■ Problem
Print the records again, character for character.

** Opening Entries supplied block **

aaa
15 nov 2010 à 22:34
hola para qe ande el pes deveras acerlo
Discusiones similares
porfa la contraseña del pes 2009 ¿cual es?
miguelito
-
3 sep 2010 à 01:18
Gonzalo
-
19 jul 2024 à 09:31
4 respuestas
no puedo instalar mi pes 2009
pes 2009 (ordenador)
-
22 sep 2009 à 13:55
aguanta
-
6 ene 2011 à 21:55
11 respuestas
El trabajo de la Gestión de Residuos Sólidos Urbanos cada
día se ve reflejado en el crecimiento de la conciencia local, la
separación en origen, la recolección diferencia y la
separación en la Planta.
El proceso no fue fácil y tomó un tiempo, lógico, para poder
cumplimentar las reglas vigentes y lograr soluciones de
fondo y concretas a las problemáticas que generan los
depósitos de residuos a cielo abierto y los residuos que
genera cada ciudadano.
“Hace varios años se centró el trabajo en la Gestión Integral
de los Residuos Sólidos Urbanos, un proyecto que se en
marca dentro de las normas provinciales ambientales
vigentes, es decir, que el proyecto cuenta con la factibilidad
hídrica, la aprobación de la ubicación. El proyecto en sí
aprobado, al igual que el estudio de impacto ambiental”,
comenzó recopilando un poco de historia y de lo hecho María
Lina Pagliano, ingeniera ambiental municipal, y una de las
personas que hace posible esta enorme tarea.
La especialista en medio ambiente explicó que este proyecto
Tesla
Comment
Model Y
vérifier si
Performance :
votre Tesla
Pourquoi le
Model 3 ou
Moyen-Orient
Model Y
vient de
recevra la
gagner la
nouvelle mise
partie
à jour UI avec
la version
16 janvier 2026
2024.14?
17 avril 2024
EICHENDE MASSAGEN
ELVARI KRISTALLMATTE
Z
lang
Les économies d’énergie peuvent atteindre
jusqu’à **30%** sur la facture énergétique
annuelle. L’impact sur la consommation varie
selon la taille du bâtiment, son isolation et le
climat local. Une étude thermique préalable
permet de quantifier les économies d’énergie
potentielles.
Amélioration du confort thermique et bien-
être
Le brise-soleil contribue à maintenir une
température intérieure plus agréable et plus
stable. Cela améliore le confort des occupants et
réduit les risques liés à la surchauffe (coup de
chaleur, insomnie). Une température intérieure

** Closing Entries supplied block **

■ Result of this task
aaa
15 nov 2010 à 22:34
hola para qe ande el pes deveras acerlo
Discusiones similares
porfa la contraseña del pes 2009 ¿cual es?
miguelito
-
3 sep 2010 à 01:18
Gonzalo
-
19 jul 2024 à 09:31
4 respuestas
no puedo instalar mi pes 2009
pes 2009 (ordenador)
-
22 sep 2009 à 13:55
aguanta
-
6 ene 2011 à 21:55
11 respuestas
El trabajo de la Gestión de Residuos Sólidos Urbanos cada
día se ve reflejado en el crecimiento de la conciencia local, la
separación en origen, la recolección diferencia y la
separación en la Planta.
El proceso no fue fácil y tomó un tiempo, lógico, para poder
cumplimentar las reglas vigentes y lograr soluciones de
fondo y concretas a las problemáticas que generan los
depósitos de residuos a cielo abierto y los residuos que
genera cada ciudadano.
“Hace varios años se centró el trabajo en la Gestión Integral
de los Residuos Sólidos Urbanos, un proyecto que se en
marca dentro de las normas provinciales ambientales
vigentes, es decir, que el proyecto cuenta con la factibilidad
hídrica, la aprobación de la ubicación. El proyecto en sí
aprobado, al igual que el estudio de impacto ambiental”,
comenzó recopilando un poco de historia y de lo hecho María
Lina Pagliano, ingeniera ambiental municipal, y una de las
personas que hace posible esta enorme tarea.
La especialista en medio ambiente explicó que este proyecto
Tesla
Comment
Model Y
vérifier si
Performance :
votre Tesla
Pourquoi le
Model 3 ou
Moyen-Orient
Model Y
vient de
recevra la
gagner la
nouvelle mise
partie
à jour UI avec
la version
16 janvier 2026
2024.14?
17 avril 2024
EICHENDE MASSAGEN
ELVARI KRISTALLMATTE
Z
lang
Les économies d’énergie peuvent atteindre
jusqu’à **30%** sur la facture énergétique
annuelle. L’impact sur la consommation varie
selon la taille du bâtiment, son isolation et le
climat local. Une étude thermique préalable
permet de quantifier les économies d’énergie
potentielles.
Amélioration du confort thermique et bien-
être
Le brise-soleil contribue à maintenir une
température intérieure plus agréable et plus
stable. Cela améliore le confort des occupants et
réduit les risques liés à la surchauffe (coup de
chaleur, insomnie). Une température intérieure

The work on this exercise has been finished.